The synchronization should be done if `noSync` is not requested AND
1. either the buffer's CPU memory needs synchronization due to ongoing GPU modifications.
2. or we are mapping within an intention to WRITE (even if the GPU is not modifying it).

* If we don't synchronize in the 2nd case then the buffer would be modified while its old content is being drawn by the GPU -> undefined results.

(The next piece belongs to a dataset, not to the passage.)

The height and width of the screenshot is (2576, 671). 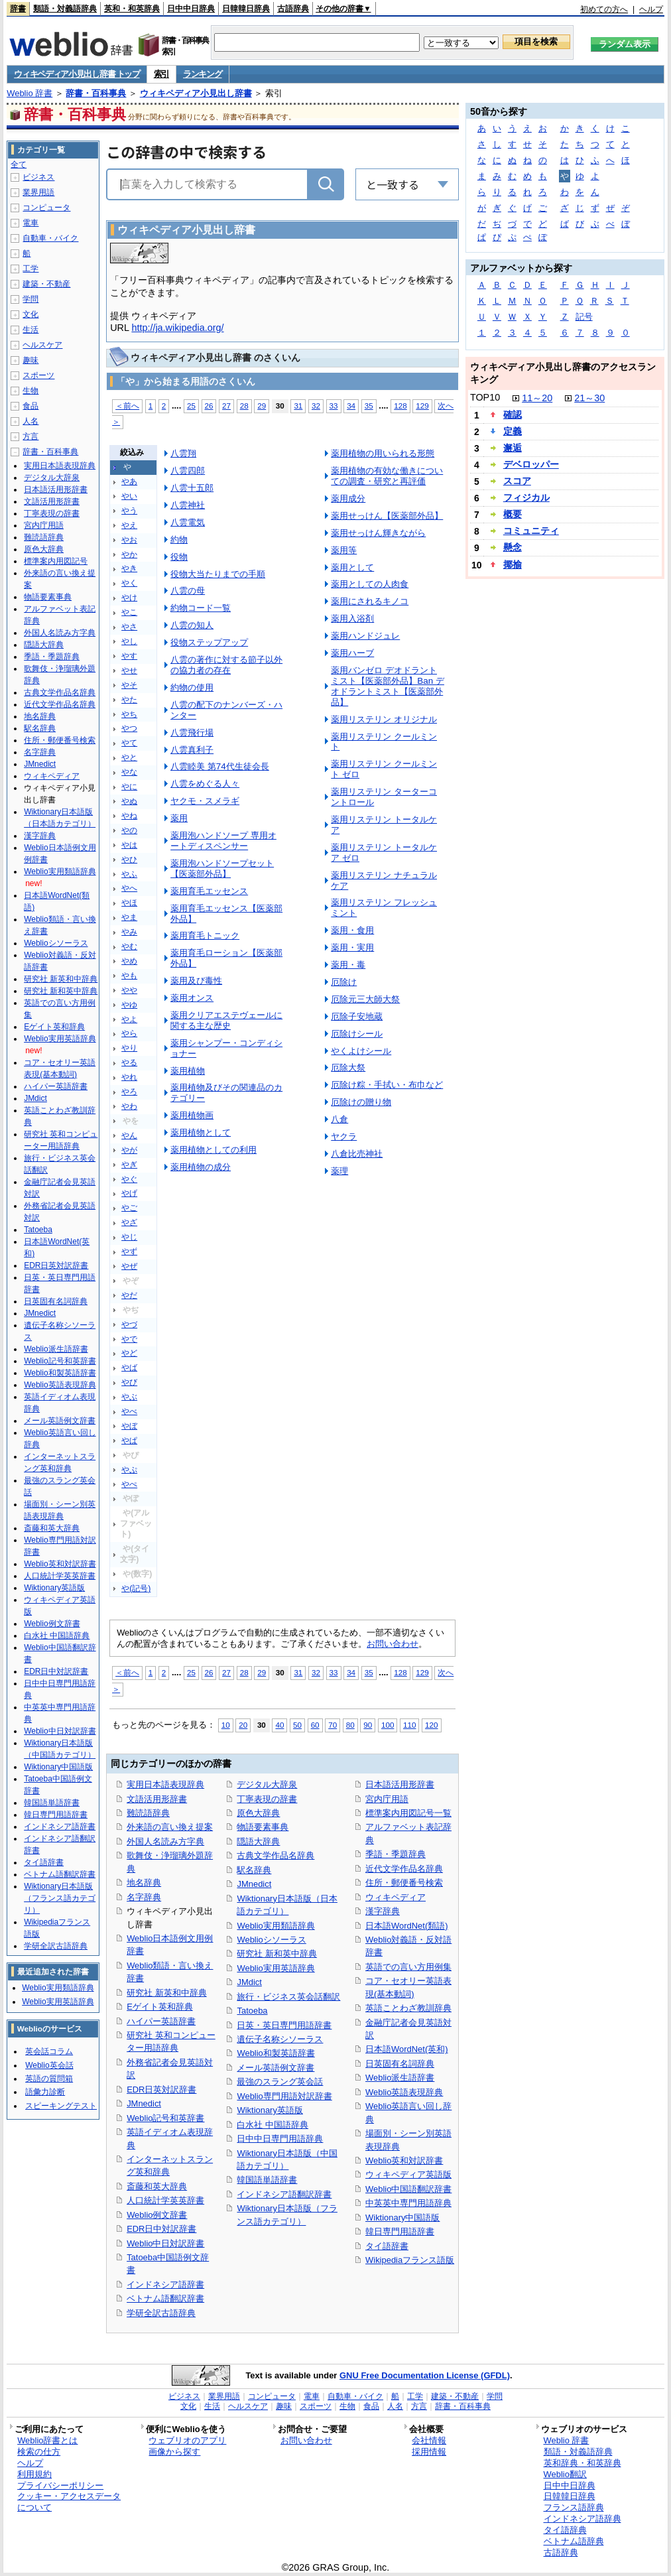 What do you see at coordinates (161, 2089) in the screenshot?
I see `EDR日英対訳辞書` at bounding box center [161, 2089].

* `isCPUReadMemNeedSync()` flag is only used to indicate that the buffer is being modified by GPU and this modification needs to be made visible to CPU in order for it to read the update-to-date data.
Comment 28 Le Hoang Quyen 2021-10-26 19:05:20 PDT
btw, I didn't notice that ANGLE needs to update the index range every time `drawElements` is called with a new range.
Previously I mostly worked with "normal" mode OpenGL of ANGLE.
Apparently, ANGLE will always do index range check when it operates in "WebGL compatibility" mode.
Comment 29 Kimmo Kinnunen 2021-10-27 06:26:01 PDT
Created attachment 442584 [details]
Patch for landing
Comment 30 Kimmo Kinnunen 2021-10-27 06:27:28 PDT
(In reply to Le Hoang Quyen from comment #27)
> (In reply to Kimmo Kinnunen from comment #24)
> > Created attachment 442479 [details]
> > Patch
> 
> Hi, I am interested in this finding.
> 
> Would it be more correct to change this condition:
> ```
> if (!noSync && isCPUReadMemNeedSync())
> ```
> to:
> ```
> if (!noSync && (isCPUReadMemNeedSync() || !readonly))
> ```
> 

Yes, exactly! Thanks for review. (I couldn't put you as the reviewer due to tooling, sorry).

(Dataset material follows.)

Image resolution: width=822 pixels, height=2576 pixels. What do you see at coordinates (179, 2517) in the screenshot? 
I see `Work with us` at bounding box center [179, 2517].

Taking the liberty to land with Ken's approval and above amends.
Comment 31 EWS 2021-10-27 10:43:45 PDT
Committed r284927 (243598@main): <https://commits.webkit.org/243598@main>

All reviewed patches have been landed. Closing bug and clearing flags on attachment 442584 [details].
Comment 32 osoker008 2021-11-23 04:16:52 PST
How long time does is take for this BugFixed Update in user's iOS Safari 15?
Comment 33 Ashley Gullen 2022-01-03 06:35:39 PST
This issue is marked fixed but it still reproduces in Safari 15.2. Is it really fixed? Should I file a new issue again?
Comment 34 Alexey Proskuryakov 2022-01-03 08:38:27 PST
This fix is not yet included in any Safari release or beta (other than Safari Technology Preview for macOS). We can not comment about future releases.
Comment 35 Ashley Gullen 2022-01-03 10:14:44 PST
I know this is probably out of your hands, but it is a pretty developer-hostile policy. It leaves us having to manually test every release that comes out to find out for ourselves as nobody at Apple is allowed to tell us anything about when anything will actually ship.